The Power of Presence: Names and Titles in the Sarashina Diary

Deborah Brannan

Essay submitted for Prof. Usha Vishnuvajjala’s Fall 2023 Medieval Women Seminar

History is made up of countless unnamed women who fade into the background as daughters, mothers, or wives. Although the presence of these women alone is a powerful presence, their names remain anonymous. The Sarashina Diary features such women. Written in the Heian Era of Japan, the Diary was created by a woman whose name has been lost to time. The Heian period is important because it was “a rare moment in premodern human history when conditions favored women writing” (Arntzen and Moriyuki xi). As a writer in this period, the Diary’s author is surrounded by other women who impact her world and are identified by certain titles the author gives. This lack of names in the Diary helps readers connect with the author’s story and gives power to her readers through the power of names. In my exploration, I delve into the power of physical presence embodied through the written word and titles with which people associate.
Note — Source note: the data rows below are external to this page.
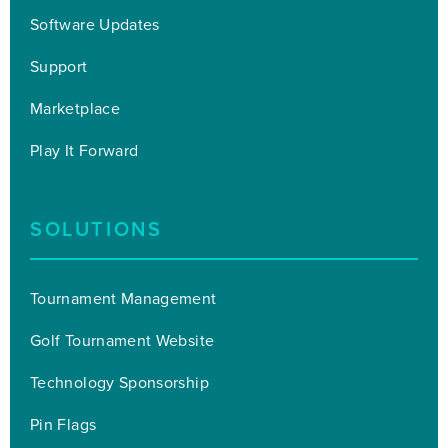
Software Updates
Support
Marketplace
Play It Forward
SOLUTIONS
Tournament Management
Golf Tournament Website
Technology Sponsorship
Pin Flags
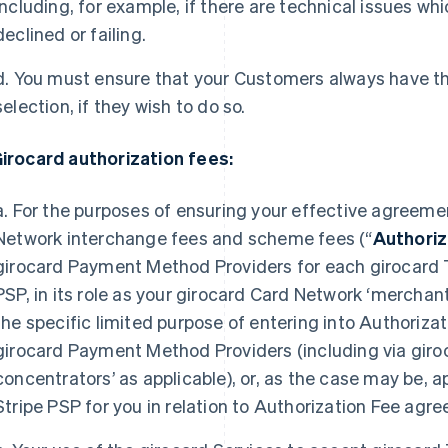
including, for example, if there are technical issues wh
declined or failing.
d. You must ensure that your Customers always have the 
selection, if they wish to do so.
Girocard authorization fees:
a. For the purposes of ensuring your effective agreeme
Network interchange fees and scheme fees (“
Authoriz
girocard Payment Method Providers for each girocard T
PSP, in its role as your girocard Card Network ‘merchant
the specific limited purpose of entering into Authoriz
girocard Payment Method Providers (including via giro
concentrators’ as applicable), or, as the case may be,
Stripe PSP for you in relation to Authorization Fee ag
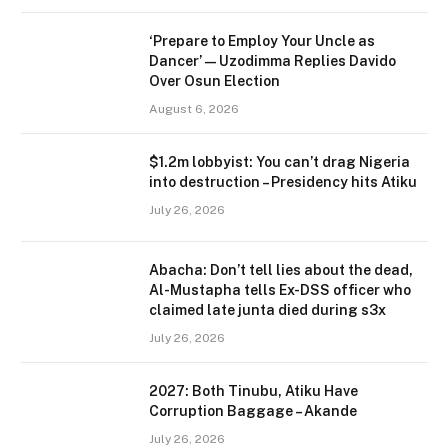
‘Prepare to Employ Your Uncle as
Dancer’ — Uzodimma Replies Davido
Over Osun Election
August 6, 2026
$1.2m lobbyist: You can’t drag Nigeria
into destruction – Presidency hits Atiku
July 26, 2026
Abacha: Don’t tell lies about the dead,
Al-Mustapha tells Ex-DSS officer who
claimed late junta died during s3x
July 26, 2026
2027: Both Tinubu, Atiku Have
Corruption Baggage – Akande
July 26, 2026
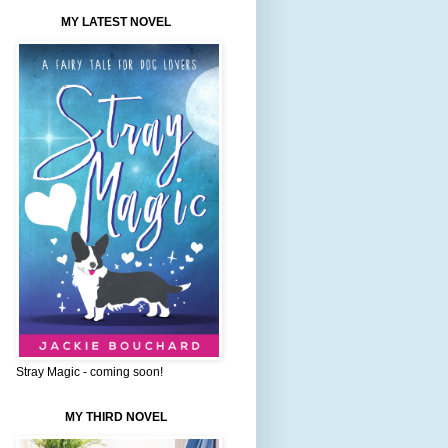
MY LATEST NOVEL
Stray Magic - coming soon!
MY THIRD NOVEL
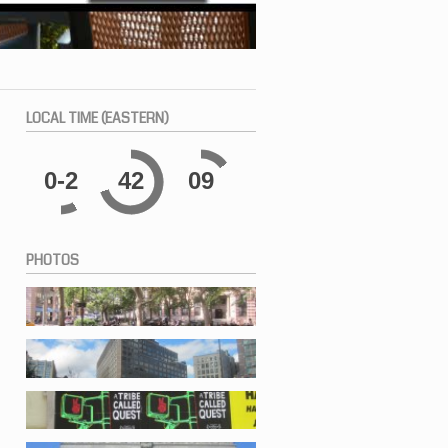
LOCAL
TIME (EASTERN)
0-2
42
10
PHOTOS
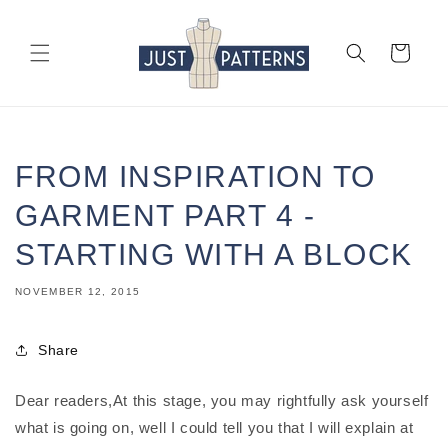
Skip to
content
Cart
FROM INSPIRATION TO
GARMENT PART 4 -
STARTING WITH A BLOCK
NOVEMBER 12, 2015
Share
Dear readers,At this stage, you may rightfully ask yourself
what is going on, well I could tell you that I will explain at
Before delving into the names the diarist gives to her readers, an exploration into why there are no names should be done. There are several reasons for this lack of names. One reason is that “women’s names were generally not recorded in genealogical records” in the Heian period (Arntzen and Moriyuki xix). Male names were recorded, and women’s names were left out. Additionally, Takeshi Watanabe states that, “The feminine ideal in Heian court society demanded demure restraint” (40). As a courtly woman, the diarist needs to remain humble and giving her name can be seen as a form of excessive pride since names in themselves hold a type of power. There is a religious dimension to this power. In the Shinto religion, words and names have power. The Shinto concept of kotodama holds “language… to be a metaphysical act, which creates the possibility of the persistent formation of being in the world and the human presence in it” (Ignatieva and Trazanova 2). Language is not merely about recording: language itself contains a soul. Speaking, writing, or revealing names then has a metaphysical quality. Kazuya Hara notes, “A name is seen as the figure of a person himself or herself rather than a sign” (288). The name is not merely a title but a representation of the individual, and a person must earn that name. The diarist is mostly known as Takasue’s daughter, or Takasue no Musume. While there is a male-centric bias to her name only being known in relation to her father, this is the title she has placed on her work and chooses to represent her. Her work also circulated around family and friends rather than a larger circle (Arntzen and Moriyuki xi-xii). Her true name then remains a secret only her family and close friends are privy to, and they alone have the power to know her name. To be called and claim the name daughter then embodies her personhood and status in her society as well as creates an intimate dimension to her work.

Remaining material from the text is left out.